I bet you’re thinking why spend all that money for something I only need to do once?
I hate to tell you this but you should be calibrating your screen far more often.

Once a month at the very least but once a week is better – it only takes a few minutes.

During a discussion I had with a professional printer he advised that he calibrates his monitor every morning – while his coffee brews.


Not when you see the amazing detail in his prints.

And interestingly enough because he takes photographs with a view to printing them he pays so much more attention to detail. A great way to enhance your photo skills is by paying attention to detail before you press the shutter.

Now You Know All About Calibrating Your Monitor

Or at least why you should make the effort to calibrate.

Will you do it?

Is it for you?

I hope you do because I know you will be pleased with the results – to me if doesn’t matter that others see my images on their screens a slightly off color as long as I know I have presented them correctly.

What more could I possibly do?

Leave me some of your thoughts on calibrating below I’m always up for a good verbal scrap. 🙂

Until next time …


6 thoughts on “Calibrate Your Monitor for Photography – Using Screen Calibration Software”

  1. Thanks. I have two laptops and a smartphone and a desktop with a monitor that I purchased in part for its color calibration. Being able to compare photos is eye opening and people need to know this. One of the biggest problems for folks who have phot intensive sites like myself is compression. It is a problem trying to keep photos appearing as good as they can when they get so compressed to fit on a site taking less pixels for speed. Thanks for this article though, it is important info.
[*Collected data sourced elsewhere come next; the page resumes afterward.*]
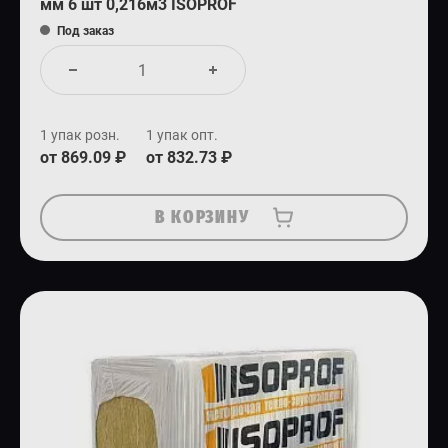
мм 6 шт 0,216м3 ISOPROF
Под заказ
1 упак розн.
1 упак опт.
от 869.09 ₽
от 832.73 ₽
В КОРЗИНУ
    • Hi Thomas. A great point you make about compression. I often see complaints about sites like FaceBook messing up images due to compression or some other thing that is applied by the site.
      I have never had a problem (well not when viewed on my monitors) as I only ever use small photos (72 resolution) Internet based images.
      And sizing photos is a whole new topic. I might just touch on that in an article.
      Thanks for stopping by and taking the time to comment.
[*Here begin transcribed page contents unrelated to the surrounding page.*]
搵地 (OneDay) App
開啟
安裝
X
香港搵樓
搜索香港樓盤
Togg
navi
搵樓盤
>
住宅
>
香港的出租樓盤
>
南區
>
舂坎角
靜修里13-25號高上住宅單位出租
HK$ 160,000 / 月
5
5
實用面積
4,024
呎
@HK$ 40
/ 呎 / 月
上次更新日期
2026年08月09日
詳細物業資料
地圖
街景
  2. Hey, and thanks a lot for this information.

    I have never heard of calibrating monitors. Now after reading this it makes a lot of sense though.

    I guess if I was working with pictures professionally I would have known these tricks.

    My Question, If I send my USB stick with the images to a print shop, do they not get the maximum out of my pics?

    Or if I’d see them on a calibrated screen, I’d understand that there is no possible way to maximize them.

    • Hello Stefan. These are good questions. The answer really lies with the printing company you use. Some simply print whatever you give them while others will offer a retouching service which includes getting the colours right. They would normally charge for this though. Most good printers will contact you if things don’t look right.
      I use a professional printer and they usually send me one of the prints to check before they run the rest off. It takes a bit more time but I know I will be happy with the batch before they start. if I am not happy because something has gone wrong i have the sample as proof that things have since gone awry (not that it has ever happened)
      Hope that helps.
      Thanks for stopping in and commenting.

  3. Wow, I did not even know you could calibrate your monitor. I do print photos from my computer, so makes sense to start doing this. I don’t, however, print photos often. I am wondering then if it is really necessary for me to do this. What is the cost involved in having the equipment?

    • Hi M’s Mom.
      If you are happy with your prints you probably don’t need the extra expense (ranging from about $100.00 upwards).
      When printing use quality paper and ink of your intention is to have them for years. nothing worse than a photo fading due to exposure to the sun or just over time.
      Thank’s for stopping by and commenting.